Stars for a Day. Again

 Chinese Word of the Day:演员
(yǎn yuán) actor or actress; performer  

Today we enjoyed one of the perks of being foreigners in China.  We had speaking parts in an educational video for the hospitality industry.  Our boss at North American College of Jiangnan University set us up with the gig, and we were welcomed to the Nikko five star hotel in downtown Wuxi by Mr. Xu, who has been hired by the tourism department to produce a DVD to go along with an existing text book for hospitality workers.

Since the book is already in print, Mr. Xu did not have the authority to make any changes to any of the lines, which meant that we found ourselves speaking slightly Chinglish phrases with perfect native English accents.  Fortunately such phrases were few and not egregious.  Mr. Xu kept explaining that he couldn’t make any changes, obviously embarrassed by being forced to follow the text of the book exactly.

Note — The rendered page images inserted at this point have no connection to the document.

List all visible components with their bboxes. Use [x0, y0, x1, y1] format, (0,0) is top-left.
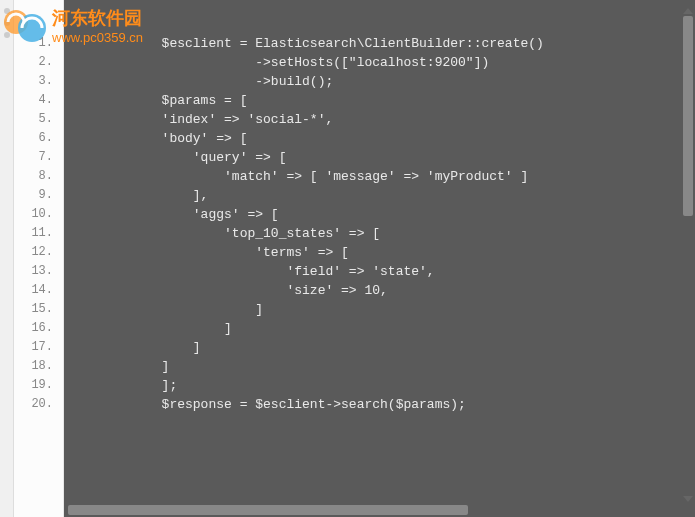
- code-line: ],: [64, 186, 695, 205]
- line-number: 13.: [14, 262, 63, 281]
- line-number: 12.: [14, 243, 63, 262]
- line-number: 18.: [14, 357, 63, 376]
- tab-strip: [0, 0, 14, 517]
- line-number: 7.: [14, 148, 63, 167]
- line-number: 5.: [14, 110, 63, 129]
- vertical-scrollbar-thumb[interactable]: [683, 16, 693, 216]
- horizontal-scrollbar-thumb[interactable]: [68, 505, 468, 515]
- line-number-gutter: 1. 2. 3. 4. 5. 6. 7. 8. 9. 10. 11. 12. 1…: [14, 0, 64, 517]
- code-line: 'match' => [ 'message' => 'myProduct' ]: [64, 167, 695, 186]
- line-number: 20.: [14, 395, 63, 414]
- line-number: 9.: [14, 186, 63, 205]
- line-number: 15.: [14, 300, 63, 319]
- code-line: ->build();: [64, 72, 695, 91]
- scroll-down-icon[interactable]: [683, 496, 693, 502]
- code-line: $esclient = Elasticsearch\ClientBuilder:…: [64, 34, 695, 53]
- watermark-site-name: 河东软件园: [52, 6, 142, 30]
- line-number: 8.: [14, 167, 63, 186]
- code-line: 'terms' => [: [64, 243, 695, 262]
- code-line: $params = [: [64, 91, 695, 110]
- line-number: 4.: [14, 91, 63, 110]
- line-number: 16.: [14, 319, 63, 338]
- code-line: ]: [64, 300, 695, 319]
- code-line: ]: [64, 338, 695, 357]
- vertical-scrollbar[interactable]: [683, 6, 693, 506]
- editor-wrapper: 1. 2. 3. 4. 5. 6. 7. 8. 9. 10. 11. 12. 1…: [0, 0, 695, 517]
- line-number: 14.: [14, 281, 63, 300]
- watermark-site-url: www.pc0359.cn: [52, 30, 143, 45]
- code-line: 'size' => 10,: [64, 281, 695, 300]
- code-line: ->setHosts(["localhost:9200"]): [64, 53, 695, 72]
- line-number: 10.: [14, 205, 63, 224]
- logo-icon: [2, 2, 50, 50]
- code-line: ];: [64, 376, 695, 395]
- code-line: ]: [64, 319, 695, 338]
- line-number: 2.: [14, 53, 63, 72]
- watermark-logo: [2, 2, 50, 54]
- line-number: 6.: [14, 129, 63, 148]
- code-area[interactable]: $esclient = Elasticsearch\ClientBuilder:…: [64, 0, 695, 517]
- line-number: 17.: [14, 338, 63, 357]
- code-line: ]: [64, 357, 695, 376]
- line-number: 3.: [14, 72, 63, 91]
- line-number: 19.: [14, 376, 63, 395]
- code-line: 'aggs' => [: [64, 205, 695, 224]
- code-line: 'field' => 'state',: [64, 262, 695, 281]
- horizontal-scrollbar[interactable]: [66, 505, 679, 515]
- code-line: 'top_10_states' => [: [64, 224, 695, 243]
- code-line: $response = $esclient->search($params);: [64, 395, 695, 414]
- code-line: 'index' => 'social-*',: [64, 110, 695, 129]
- line-number: 11.: [14, 224, 63, 243]
- code-line: 'query' => [: [64, 148, 695, 167]
- code-line: 'body' => [: [64, 129, 695, 148]
- scroll-up-icon[interactable]: [683, 8, 693, 14]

Picture:  Being an actor for a day at the Nikko hotel in downtown Wuxi, China

-Ruth Anderson photo

It was fun being a actors for a day. And not just extras moved around like furniture.  We had actual speaking parts.  Mind you, the lines were hard to make a meal out of.  Just how dramatic can one be with “I’d like to check in, please.” The most challenging part of the performance was juggling props, such as filling out a registration form for which no time had been allowed in the dialogue exchange.

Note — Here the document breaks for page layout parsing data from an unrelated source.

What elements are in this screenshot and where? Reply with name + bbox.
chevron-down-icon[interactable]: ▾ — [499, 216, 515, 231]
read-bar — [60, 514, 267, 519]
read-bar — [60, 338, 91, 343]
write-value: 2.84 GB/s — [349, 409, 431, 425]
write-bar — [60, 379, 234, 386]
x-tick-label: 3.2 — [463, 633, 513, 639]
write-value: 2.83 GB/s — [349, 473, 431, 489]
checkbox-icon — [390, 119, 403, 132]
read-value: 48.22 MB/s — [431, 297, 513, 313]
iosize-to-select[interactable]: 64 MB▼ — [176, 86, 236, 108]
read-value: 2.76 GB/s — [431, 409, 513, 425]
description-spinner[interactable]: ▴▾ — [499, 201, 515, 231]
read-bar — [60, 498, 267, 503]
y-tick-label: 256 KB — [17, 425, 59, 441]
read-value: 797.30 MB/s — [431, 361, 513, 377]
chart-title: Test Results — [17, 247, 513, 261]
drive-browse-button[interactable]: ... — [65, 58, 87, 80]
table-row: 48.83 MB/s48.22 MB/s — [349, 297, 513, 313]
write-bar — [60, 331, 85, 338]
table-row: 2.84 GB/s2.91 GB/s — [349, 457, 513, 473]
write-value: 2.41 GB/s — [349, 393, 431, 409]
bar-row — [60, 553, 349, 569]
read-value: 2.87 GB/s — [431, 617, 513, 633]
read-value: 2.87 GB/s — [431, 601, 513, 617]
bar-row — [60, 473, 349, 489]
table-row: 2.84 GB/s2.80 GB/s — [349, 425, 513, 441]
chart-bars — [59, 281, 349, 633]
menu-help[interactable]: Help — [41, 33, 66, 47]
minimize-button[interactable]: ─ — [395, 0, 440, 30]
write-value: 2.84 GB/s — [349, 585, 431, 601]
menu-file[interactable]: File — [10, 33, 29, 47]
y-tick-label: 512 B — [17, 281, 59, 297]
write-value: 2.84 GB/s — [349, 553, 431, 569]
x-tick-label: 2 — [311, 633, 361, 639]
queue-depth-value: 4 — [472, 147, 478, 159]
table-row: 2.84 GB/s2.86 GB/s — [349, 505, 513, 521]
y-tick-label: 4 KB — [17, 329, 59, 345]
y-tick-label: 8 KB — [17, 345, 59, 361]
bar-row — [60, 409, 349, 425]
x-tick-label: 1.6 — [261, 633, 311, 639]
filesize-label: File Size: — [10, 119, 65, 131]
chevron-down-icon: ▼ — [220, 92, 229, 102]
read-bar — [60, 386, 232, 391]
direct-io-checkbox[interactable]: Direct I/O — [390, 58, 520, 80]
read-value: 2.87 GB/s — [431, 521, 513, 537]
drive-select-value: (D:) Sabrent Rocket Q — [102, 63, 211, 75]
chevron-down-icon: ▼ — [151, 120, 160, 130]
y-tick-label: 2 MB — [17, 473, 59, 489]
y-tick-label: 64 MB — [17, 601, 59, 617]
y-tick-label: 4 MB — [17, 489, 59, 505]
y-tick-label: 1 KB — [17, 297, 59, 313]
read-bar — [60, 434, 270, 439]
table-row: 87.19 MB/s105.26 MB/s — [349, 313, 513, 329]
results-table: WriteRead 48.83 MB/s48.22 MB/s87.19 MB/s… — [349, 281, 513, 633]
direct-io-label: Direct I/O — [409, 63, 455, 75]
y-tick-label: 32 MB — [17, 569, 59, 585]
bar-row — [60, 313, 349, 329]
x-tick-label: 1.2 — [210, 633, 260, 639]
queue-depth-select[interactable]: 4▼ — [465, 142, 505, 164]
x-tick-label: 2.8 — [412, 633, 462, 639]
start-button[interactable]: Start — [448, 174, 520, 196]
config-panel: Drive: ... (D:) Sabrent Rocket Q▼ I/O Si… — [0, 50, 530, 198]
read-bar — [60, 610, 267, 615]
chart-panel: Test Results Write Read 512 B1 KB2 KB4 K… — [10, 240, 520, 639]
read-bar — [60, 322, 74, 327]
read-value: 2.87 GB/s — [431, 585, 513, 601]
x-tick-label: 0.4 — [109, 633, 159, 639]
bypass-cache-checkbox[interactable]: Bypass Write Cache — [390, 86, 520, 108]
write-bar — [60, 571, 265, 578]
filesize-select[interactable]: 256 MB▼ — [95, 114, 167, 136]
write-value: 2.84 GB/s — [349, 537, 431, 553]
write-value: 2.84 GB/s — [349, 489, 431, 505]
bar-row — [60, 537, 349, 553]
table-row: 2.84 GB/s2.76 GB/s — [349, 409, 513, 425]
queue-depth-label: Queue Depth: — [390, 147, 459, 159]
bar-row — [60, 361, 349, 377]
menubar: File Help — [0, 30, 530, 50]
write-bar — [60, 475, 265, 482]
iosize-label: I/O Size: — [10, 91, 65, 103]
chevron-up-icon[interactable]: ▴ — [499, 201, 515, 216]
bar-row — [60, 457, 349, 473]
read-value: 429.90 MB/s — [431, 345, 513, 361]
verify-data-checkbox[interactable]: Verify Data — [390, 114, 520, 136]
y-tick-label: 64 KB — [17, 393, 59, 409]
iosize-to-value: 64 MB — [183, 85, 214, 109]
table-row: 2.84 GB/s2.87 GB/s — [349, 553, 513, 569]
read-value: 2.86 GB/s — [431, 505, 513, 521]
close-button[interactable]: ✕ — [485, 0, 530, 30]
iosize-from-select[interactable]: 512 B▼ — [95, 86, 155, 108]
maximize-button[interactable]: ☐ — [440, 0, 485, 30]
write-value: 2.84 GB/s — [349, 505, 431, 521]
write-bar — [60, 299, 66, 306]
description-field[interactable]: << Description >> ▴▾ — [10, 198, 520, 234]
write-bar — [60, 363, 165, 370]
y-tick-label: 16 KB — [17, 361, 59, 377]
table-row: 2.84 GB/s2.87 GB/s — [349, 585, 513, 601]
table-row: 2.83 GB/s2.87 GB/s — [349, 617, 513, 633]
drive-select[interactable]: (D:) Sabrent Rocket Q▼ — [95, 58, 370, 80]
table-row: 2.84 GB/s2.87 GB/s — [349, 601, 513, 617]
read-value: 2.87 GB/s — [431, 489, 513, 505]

For the afternoon we moved to a local radio station office building and sat in a sound proof room to record interminable audio of simple phrases like “I’m always at your service” and “You’re so kind. Thank you.”. By the end of this marathon session the thrill was definitely wearing off and I was back to working for the money.  Fortunately, the money was not bad for China.  Unfortunately we worked so efficiently that we were finished by 3:30pm and had to forfeit a third of the money, plus the free dinner, we were expecting to make by working a full day.  Shallow grounds for complaint.

It was raining when we finished the recording session.  Our sound man gave us a ride to the Blue Bar where we enjoyed a couple of tropi colladas and handed out one more of Panda’s brochures to a nice gentleman named Ed, the only other patron sitting at the bar.  That took us to 5:00pm and the time in Wuxi when it is impossible to hail a cab even if it isn’t raining, so we walked in the Scotch mist to another Starbucks and I swilled lattes until the cab shift change was finished and we could head for home.

This time we lucked into a cab driver who didn’t know where the university is.  Ruth showed him the map in her iPad and he spent several minutes talking to his dispatcher, or maybe just a friend, and we were away.  On the way home we practised “Gongxi Gongxi” the Chinese song we will sing at Joey’s wedding tomorrow, much to the amusement of our driver.

It’s not an exciting life, but it has variety and we do keep busy.